When expanding an Ethernet LAN to accommodate more users with more bandwidth requirements, the potential for collisions increases. To reduce the number of nodes on a given network segment, you can create separate physical network segments, called collision domains.

The network area where frames originate and collide is called the collision domain. All shared media environments, such as those created by using hubs, are collision domains. When a host is connected to a switch port, the switch creates a dedicated connection. This connection is considered an individual collision domain, because traffic is kept separate from all other traffic, thereby eliminating the potential for a collision. The figure shows unique collision domains in a switched environment. For example, if a 12-port switch has a device connected to each port, 12 collision domains are created.
As you now know, a switch builds a MAC address table by learning the MAC addresses of the hosts that are connected to each switch port. When two connected hosts want to communicate with each other, the switch uses the switching table to establish a connection between the ports.

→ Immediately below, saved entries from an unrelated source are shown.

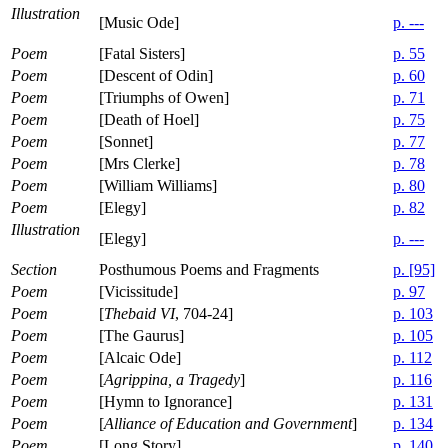
Illustration
[Music Ode]
p. ---
Poem
[Fatal Sisters]
p. 55
Poem
[Descent of Odin]
p. 60
Poem
[Triumphs of Owen]
p. 71
Poem
[Death of Hoel]
p. 75
Poem
[Sonnet]
p. 77
Poem
[Mrs Clerke]
p. 78
Poem
[William Williams]
p. 80
Poem
[Elegy]
p. 82
Illustration
[Elegy]
p. ---
Section
Posthumous Poems and Fragments
p. [95]
Poem
[Vicissitude]
p. 97
Poem
[
Thebaid VI
, 704-24]
p. 103
Poem
[The Gaurus]
p. 105
Poem
[Alcaic Ode]
p. 112
Poem
[
Agrippina, a Tragedy
]
p. 116
Poem
[Hymn to Ignorance]
p. 131
Poem
[
Alliance of Education and Government
]
p. 134
Poem
[Long Story]
p. 140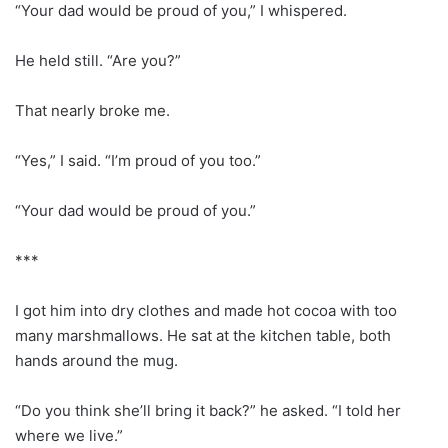
“Your dad would be proud of you,” I whispered.
He held still. “Are you?”
That nearly broke me.
“Yes,” I said. “I’m proud of you too.”
“Your dad would be proud of you.”
***
I got him into dry clothes and made hot cocoa with too
many marshmallows. He sat at the kitchen table, both
hands around the mug.
“Do you think she’ll bring it back?” he asked. “I told her
where we live.”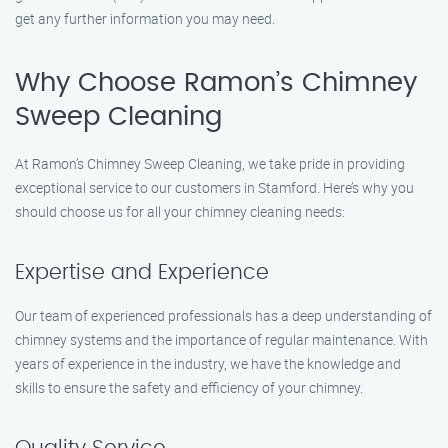
get any further information you may need.
Why Choose Ramon’s Chimney
Sweep Cleaning
At Ramon’s Chimney Sweep Cleaning, we take pride in providing
exceptional service to our customers in Stamford. Here’s why you
should choose us for all your chimney cleaning needs:
Expertise and Experience
Our team of experienced professionals has a deep understanding of
chimney systems and the importance of regular maintenance. With
years of experience in the industry, we have the knowledge and
skills to ensure the safety and efficiency of your chimney.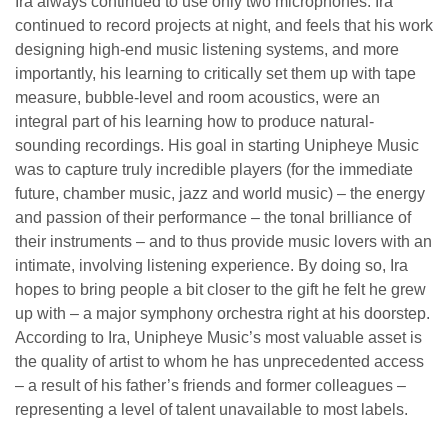
Ira always continued to use only two microphones. Ira
continued to record projects at night, and feels that his work
designing high-end music listening systems, and more
importantly, his learning to critically set them up with tape
measure, bubble-level and room acoustics, were an
integral part of his learning how to produce natural-
sounding recordings. His goal in starting Unipheye Music
was to capture truly incredible players (for the immediate
future, chamber music, jazz and world music) – the energy
and passion of their performance – the tonal brilliance of
their instruments – and to thus provide music lovers with an
intimate, involving listening experience. By doing so, Ira
hopes to bring people a bit closer to the gift he felt he grew
up with – a major symphony orchestra right at his doorstep.
According to Ira, Unipheye Music’s most valuable asset is
the quality of artist to whom he has unprecedented access
– a result of his father’s friends and former colleagues –
representing a level of talent unavailable to most labels.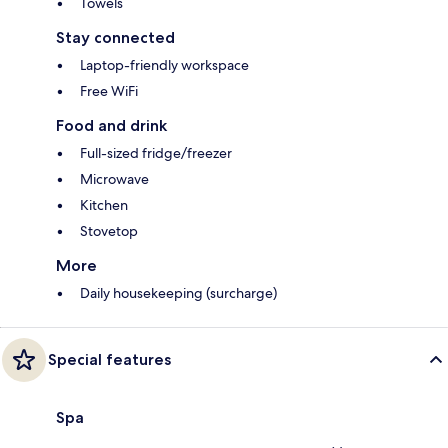
Towels
Stay connected
Laptop-friendly workspace
Free WiFi
Food and drink
Full-sized fridge/freezer
Microwave
Kitchen
Stovetop
More
Daily housekeeping (surcharge)
Special features
Spa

The circuit is maintained until the session is terminated. In the figure, Host A and Host B want to communicate with each other. The switch creates the connection that is referred to as a microsegment. The microsegment behaves as if the network has only two hosts, one host sending and one receiving, providing maximum utilization of the available bandwidth.

Switches reduce collisions and improve bandwidth use on network segments because they provide dedicated bandwidth to each network segment.

Network Latency

Latency is the time a frame or a packet takes to travel from the source station to the final destination. Users of network-based applications experience latency when they have to wait many minutes to access data stored in a data center or when a website takes many minutes to load in a browser. Latency has at least three sources.

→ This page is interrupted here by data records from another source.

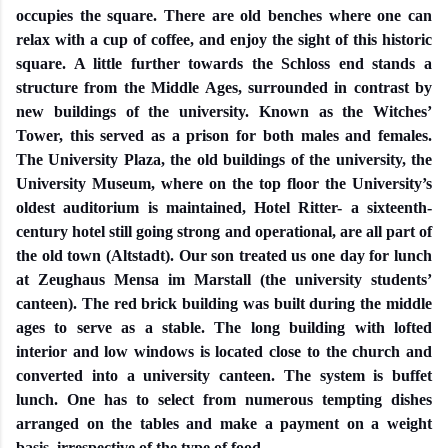
occupies the square. There are old benches where one can
relax with a cup of coffee, and enjoy the sight of this historic
square. A little further towards the Schloss end stands a
structure from the Middle Ages, surrounded in contrast by
new buildings of the university. Known as the Witches’
Tower, this served as a prison for both males and females.
The University Plaza, the old buildings of the university, the
University Museum, where on the top floor the University’s
oldest auditorium is maintained, Hotel Ritter- a sixteenth-
century hotel still going strong and operational, are all part of
the old town (Altstadt). Our son treated us one day for lunch
at Zeughaus Mensa im Marstall (the university students’
canteen). The red brick building was built during the middle
ages to serve as a stable. The long building with lofted
interior and low windows is located close to the church and
converted into a university canteen. The system is buffet
lunch. One has to select from numerous tempting dishes
arranged on the tables and make a payment on a weight
basis, irrespective of the type of food.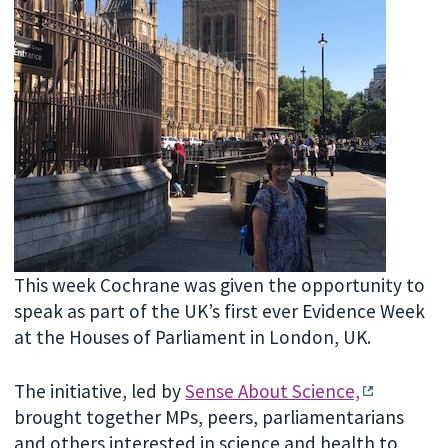
This week Cochrane was given the opportunity to
speak as part of the UK’s first ever Evidence Week
at the Houses of Parliament in London, UK.
The initiative, led by
Sense About Science,
brought together MPs, peers, parliamentarians
and others interested in science and health to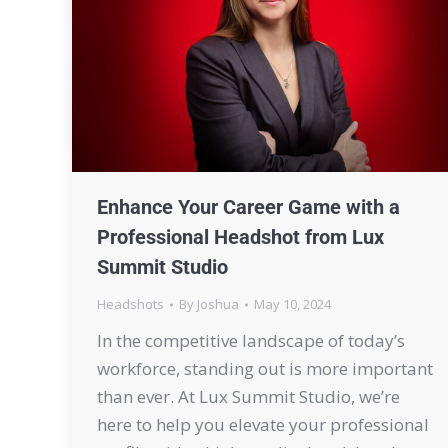
Enhance Your Career Game with a
Professional Headshot from Lux
Summit Studio
Headshots
By
Joshua
May 10, 2024
In the competitive landscape of today’s
workforce, standing out is more important
than ever. At Lux Summit Studio, we’re
here to help you elevate your professional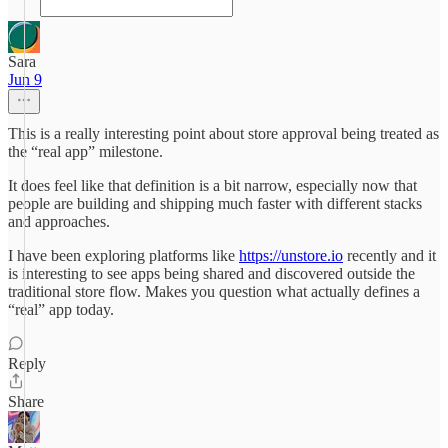
Sara
Jun 9
This is a really interesting point about store approval being treated as
the “real app” milestone.
It does feel like that definition is a bit narrow, especially now that
people are building and shipping much faster with different stacks
and approaches.
I have been exploring platforms like
https://unstore.io
recently and it
is interesting to see apps being shared and discovered outside the
traditional store flow. Makes you question what actually defines a
“real” app today.
Reply
Share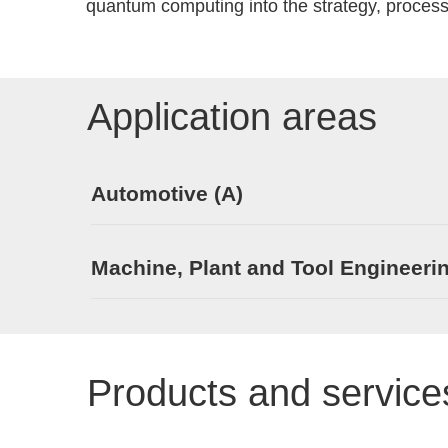
quantum computing into the strategy, process
Application areas
Automotive (A)
Machine, Plant and Tool Engineeri
Products and service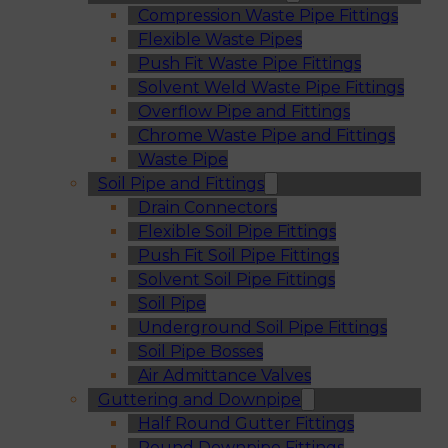
Compression Waste Pipe Fittings
Flexible Waste Pipes
Push Fit Waste Pipe Fittings
Solvent Weld Waste Pipe Fittings
Overflow Pipe and Fittings
Chrome Waste Pipe and Fittings
Waste Pipe
Soil Pipe and Fittings
Drain Connectors
Flexible Soil Pipe Fittings
Push Fit Soil Pipe Fittings
Solvent Soil Pipe Fittings
Soil Pipe
Underground Soil Pipe Fittings
Soil Pipe Bosses
Air Admittance Valves
Guttering and Downpipe
Half Round Gutter Fittings
Round Downpipe Fittings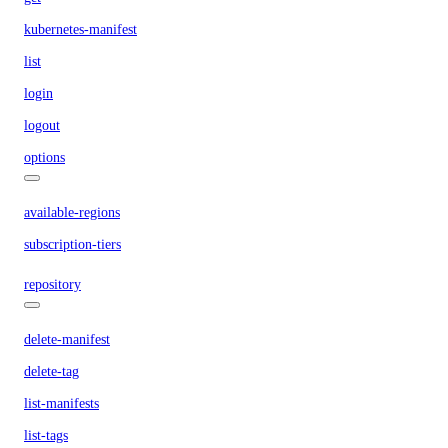
kubernetes-manifest
list
login
logout
options
available-regions
subscription-tiers
repository
delete-manifest
delete-tag
list-manifests
list-tags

First, there is the time it takes the source NIC to place voltage pulses on the wire, and the time it takes the destination NIC to interpret these pulses. This is sometimes called NIC delay, typically around 1 microsecond for a 10BASE-T NIC.

Second, there is the actual propagation delay as the signal takes time to travel through the cable. Typically, this is about 0.556 microseconds per 100 m for Cat 5 UTP. Longer cable and slower nominal velocity of propagation (NVP) result in more propagation delay.

Third, latency is added based on network devices that are in the path between two devices. These are either Layer 1, Layer 2, or Layer 3 devices. These three contributors to latency can be discerned from the animation as the frame traverses the network.
Latency does not depend solely on distance and number of devices. For example, if three properly configured switches separate two computers, the computers may experience less latency than if two properly configured routers separated them. This is because routers conduct more complex and time-intensive functions. For example, a router must analyze Layer 3 data, while switches just analyze the Layer 2 data. Since Layer 2 data is present earlier in the frame structure than the Layer 3 data, switches can process the frame more quickly. Switches also support the high transmission rates of voice, video, and data networks by employing application-specific integrated circuits (ASIC) to provide hardware support for many networking tasks. Additional switch features such as port-based memory buffering, port level QoS, and congestion management, also help to reduce network latency.

Switch-based latency may also be due to oversubscribed switch fabric. Many entry-level switches do not have enough internal throughput to manage full bandwidth capabilities on all ports simultaneously. The switch needs to be able to manage the amount of peak data expected on the network. As the switching technology improves, the latency through the switch is no longer the issue. The predominant cause of network latency in a switched LAN is more a function of the media being transmitted, routing protocols used, and types of applications running on the network.